Word Dispenser said:


> I thought that's basically what I just said. :tongue:
> 
> I agree with you. But, I do not think that Lennon is utilizing Se, or Ni. That's all. In his particular case.
> 
> There are tons of Se-dominant artists who employ complex, abstract symbolism and meaning in a remarkably compelling fashion. Take Russell Brand for instance. Amazing. Probably better than me in this way.


Your wording isn't clear. 

Personally, I dislike presenting my art when it is too easily understood. I dislike people having ready access to my thoughts and feelings. Those are my insecurities, hopes, fears and loves being put out there for people. I can understand why many artists are vague and keep as much distance between their personal lives and their work as possible. Extrovert or not, my private life is private.


----------



## Word Dispenser (May 18, 2012)

monemi said:


> Your wording isn't clear.
> 
> Personally, I dislike presenting my art when it is too easily understood. I dislike people having ready access to my thoughts and feelings. Those are my insecurities, hopes, fears and loves being put out there for people. I can understand why many artists are vague and keep as much distance between their personal lives and their work as possible. Extrovert or not, my private life is private.


Okay.

I can see that being a driving force for a lot of artists. 

As a rule of thumb, I tend towards the idea that everyone has a singular experience separate from my own, with their own complexities, feelings, and thoughts.


----------



## Pancreatic Pandora (Aug 16, 2013)

Word Dispenser said:


> I've argued for Lennon being an ENTP in the guess the type threads.
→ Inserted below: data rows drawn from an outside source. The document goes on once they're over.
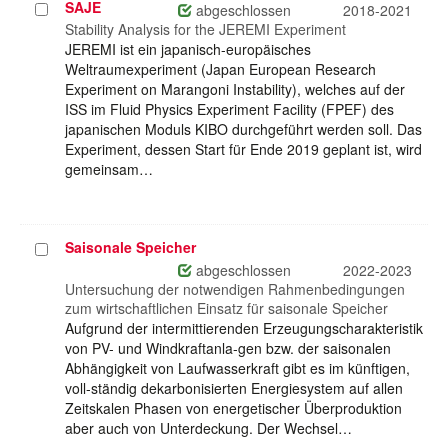
SAJE
Projekt
abgeschlossen
2018-2021
auswählen
Stability Analysis for the JEREMI Experiment
JEREMI ist ein japanisch-europäisches
Weltraumexperiment (Japan European Research
Experiment on Marangoni Instability), welches auf der
ISS im Fluid Physics Experiment Facility (FPEF) des
japanischen Moduls KIBO durchgeführt werden soll. Das
Experiment, dessen Start für Ende 2019 geplant ist, wird
gemeinsam…
Saisonale Speicher
Projekt
auswählen
abgeschlossen
2022-2023
Untersuchung der notwendigen Rahmenbedingungen
zum wirtschaftlichen Einsatz für saisonale Speicher
Aufgrund der intermittierenden Erzeugungscharakteristik
von PV- und Windkraftanla-gen bzw. der saisonalen
Abhängigkeit von Laufwasserkraft gibt es im künftigen,
voll-ständig dekarbonisierten Energiesystem auf allen
Zeitskalen Phasen von energetischer Überproduktion
aber auch von Unterdeckung. Der Wechsel…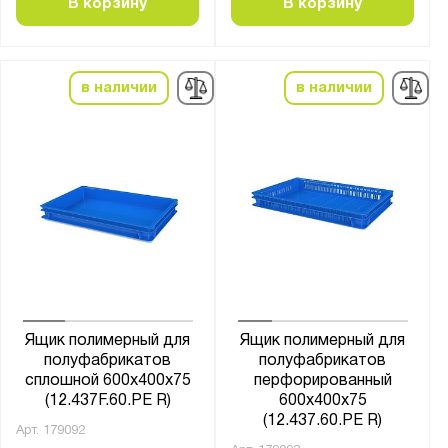
В корзину
В корзину
в наличии
в наличии
Ящик полимерный для
Ящик полимерный для
полуфабрикатов
полуфабрикатов
сплошной 600х400х75
перфорированный
(12.437F.60.PE R)
600х400х75
(12.437.60.PE R)
Арт.
179092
Based on what I know of him, and being a huge Beatle fan. I'm not gonna reiterate this argument, since I'm not sure if I'd argue it as well as I did the first time.
> 
> His songs were a lot more intuitive than his counterpart, Paul. I think they might have been conflicting-- Paul an xSFP, and Lennon an ENTP? It's possible.


That's funny, I remember checking the16types and a socionics typing list and finding the general concensus for Lennon is ENTp, which is starkly different to the one of INFP in MBTI. I really like finding new perspectives regarding people's types, as long as the reasoning is not bull, especially because in some MBTI topics it seems like people may start repeating the general opinion and the case of Lennon in particular seems like a person that could be easily typed as INFP without giving it much thought because he fits the supposed archetype of the type.



> I think Paul being some kinda J-type isn't out of the realm of possibility either. ENFJ even.
> 
> But, I see Paul as being far, far more Se and Ni than Lennon, definitely.


I've seen Paul frequently as ISFP which would make him a judging dom, so I don't think that's an unpopular opinion?



> A lot of what Paul's written is about directly what he observes, and everyday scenarios based upon kind of shallow, but entertaining musings. It's also pretty important to note that Paul was the only one of the fab who could read music. Lennon did it by ear, something I think that intuitives have a tendency towards, plus Si being the primary sensing aspect.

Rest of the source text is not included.